Corrected P values representing moderate, strong, or very strong evidence of a difference between the relevant MS subgroup and HC cohort are highlighted in bold (more details available in the Methods section and the Statistical Analysis subsection).

We also observed inner retinal thinning in MS +ON more than MS –ON eyes relative to HC, with slight thickening of the inner nuclear layer in MS +ON eyes. Microcystic macular oedema (MMO) was not observed in any eyes. The OCT findings are described fully in Supplementary Results and presented in Supplementary Table S2, Supplementary Table S3, and Supplementary Figure S1.

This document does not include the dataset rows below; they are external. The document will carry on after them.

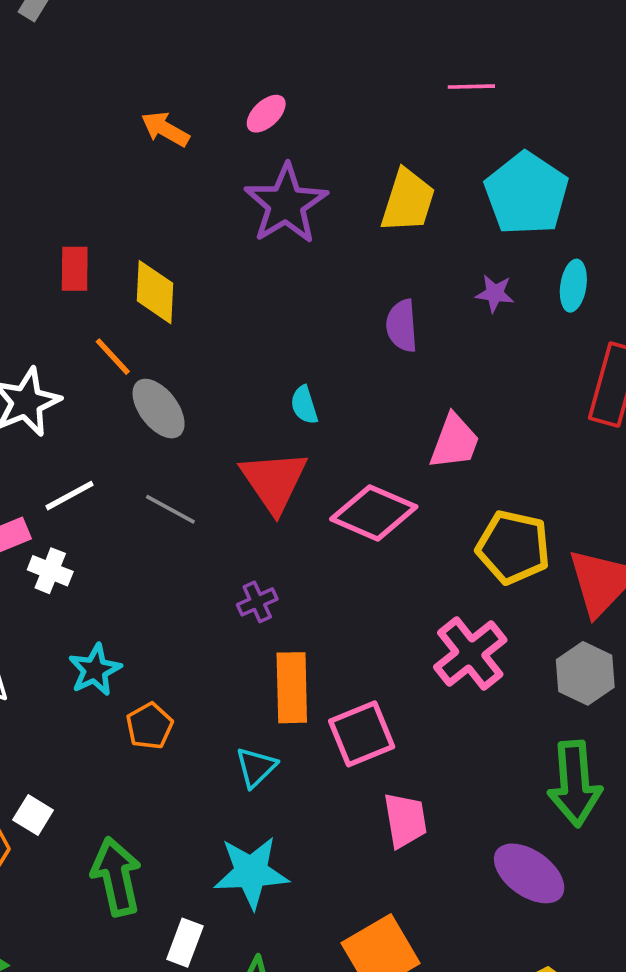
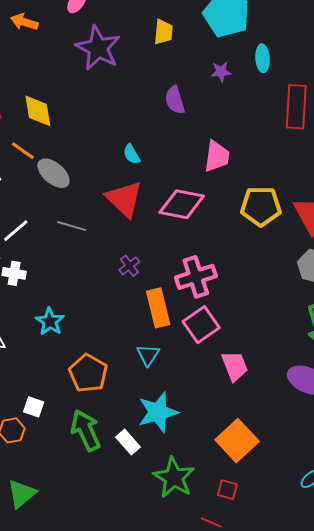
yellow trapezoid: (408, 201) -> (163, 32), size x0.7
pink cross: (470, 653) -> (196, 277), moved, turned 33
orange pentagon: (149, 726) -> (88, 373), moved, size x1.5
white rectangle: (185, 943) -> (128, 442), moved, turned -50

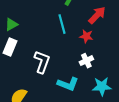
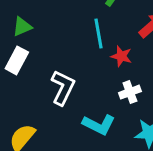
red star: (86, 36) -> (121, 56), moved

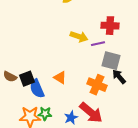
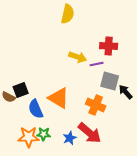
black arrow: (119, 77) -> (126, 92), moved
orange triangle: (60, 78) -> (59, 98), size x1.6
black square: (27, 79) -> (21, 90), moved

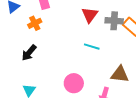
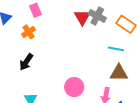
gray cross: (114, 21) -> (97, 16), moved, turned 30
cyan line: (92, 47) -> (116, 49), moved

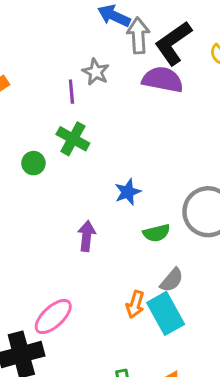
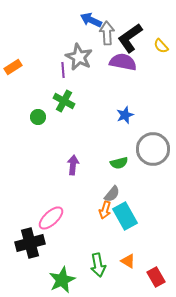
gray star: (96, 72) -> (79, 57), size x1.5
blue star: (128, 192) -> (125, 115), moved
gray semicircle: (172, 280) -> (112, 194), moved

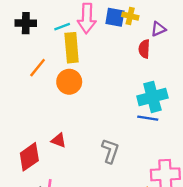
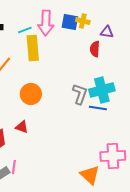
purple triangle: (158, 29) -> (107, 32), turned 32
orange circle: (69, 82) -> (31, 94), moved
gray L-shape: (110, 151) -> (80, 94), moved

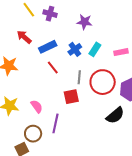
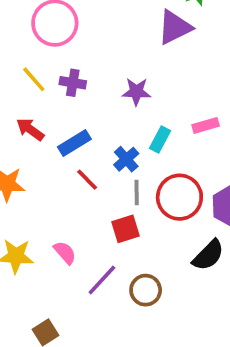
blue cross: (75, 49) -> (126, 159), moved
pink rectangle: (121, 52) -> (206, 125), moved
purple line: (56, 123) -> (102, 280), turned 36
brown circle: (33, 134) -> (146, 290), moved

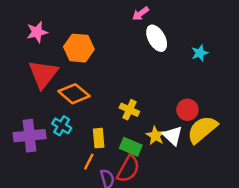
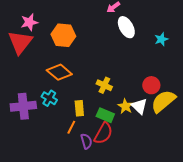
red triangle: (43, 74) -> (20, 42), moved

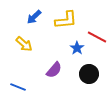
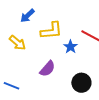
yellow L-shape: (66, 20) -> (51, 31), moved
black circle: (89, 74) -> (81, 83), moved

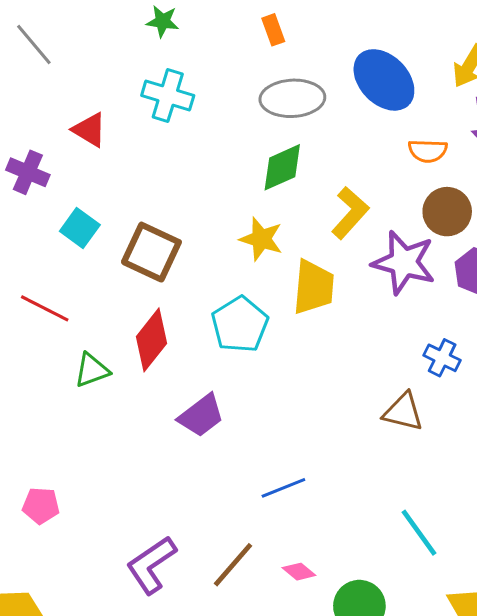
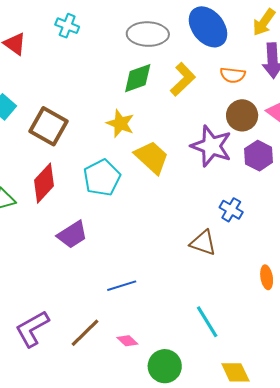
cyan cross: (168, 96) -> (67, 26), size x0.7
yellow L-shape: (350, 213) -> (183, 79), moved
yellow trapezoid: (314, 287) -> (152, 157), turned -57

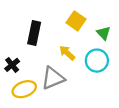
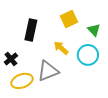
yellow square: (76, 21) -> (69, 19), turned 30

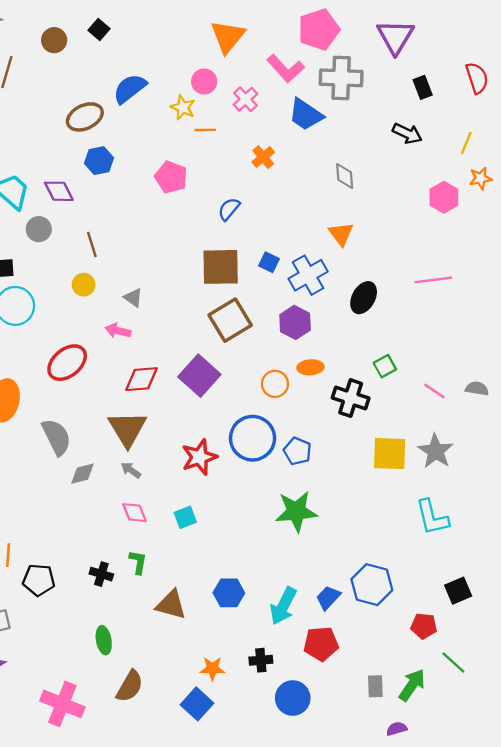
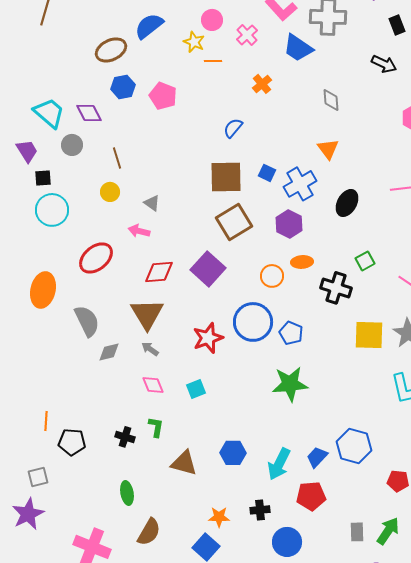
pink pentagon: (171, 177) -> (163, 96), moved

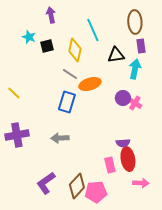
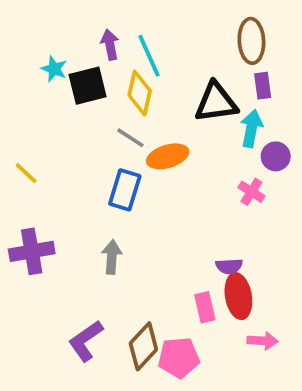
purple arrow: (51, 15) -> (110, 45), moved
cyan line: (93, 30) -> (149, 56), moved
black square: (47, 46) -> (88, 86), size x1.5
black triangle: (116, 55) -> (216, 102), size x1.4
purple circle: (123, 98) -> (276, 156), moved
gray arrow: (60, 138) -> (112, 257), turned 96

Effects of MS on ERG Outcomes

No evidence of any effects of EDSS, disease duration (in years), history of ON, or treatment status (yes/no) on bipolar function (DA3.0 and LA3.0 b-wave peak times) were recorded, as shown in Table 5 and Figure 3. Visualization of the effects of MS subtype and disease status (clinically active, radiologically active, or progression) on DA3.0 and LA3.0 b-wave (Fig. 4) peak times did not suggest any relevant relationships. The corresponding exploratory GEE analyses were also suggestive of no effects of MS subtype and disease status on the ERG outcome measures, as evidenced by the 95% confidence intervals encompassing an effect size of zero (Supplementary Table S3).

Table 5.

Results of GEE Models Analyzing the Influence of Multiple Sclerosis-Related Disability (EDSS), Disease Duration, Previous Optic Neuritis (ON), and Binarized Treatment Status on Selected ERC Peak Time Outcomes^*

Variable	Coefficient	Estimate	SE	95% CI	P Value
DA3.0b.PEAK	(Intercept)	53.41	2.36	48.75 to 58.04
	EDSS	−0.10	0.14	−0.38 to 0.17	0.57
	(Intercept)	53.14	2.14	48.94 to 57.33
	DD (years)	0.06	0.04	−0.02 to 0.15	0.41
	(Intercept)	51.88	2.14	47.70 to 56.07
	ON (yes)	1.22	0.85	−0.45 to 2.89	0.40
	(Intercept)	51.75	2.82	46.23 to 57.27
	Treated (yes)	0.85	1.26	−1.61 to 3.32	0.57
LA3.0b.PEAK	(Intercept)	28.11	0.84	26.47 to 29.75
	EDSS	0.02	0.06	−0.09 to 0.13	0.71
	(Intercept)	28.31	0.76	26.82 to 29.79
	DD (years)	0.02	0.02	−0.02 to 0.05	0.56
	(Intercept)	28.13	0.73	26.70 to 29.57
	ON (yes)	0.11	0.12	−0.13 to 0.36	0.56
	(Intercept)	27.19	1.00	25.24 to 29.14
	Treated (yes)	0.83	0.54	−0.22 to 1.88	0.41

Open in a new tab

CI, confidence interval; DA, dark adapted; DD, disease duration; EDSS, expanded disability status scale; LA, light adapted.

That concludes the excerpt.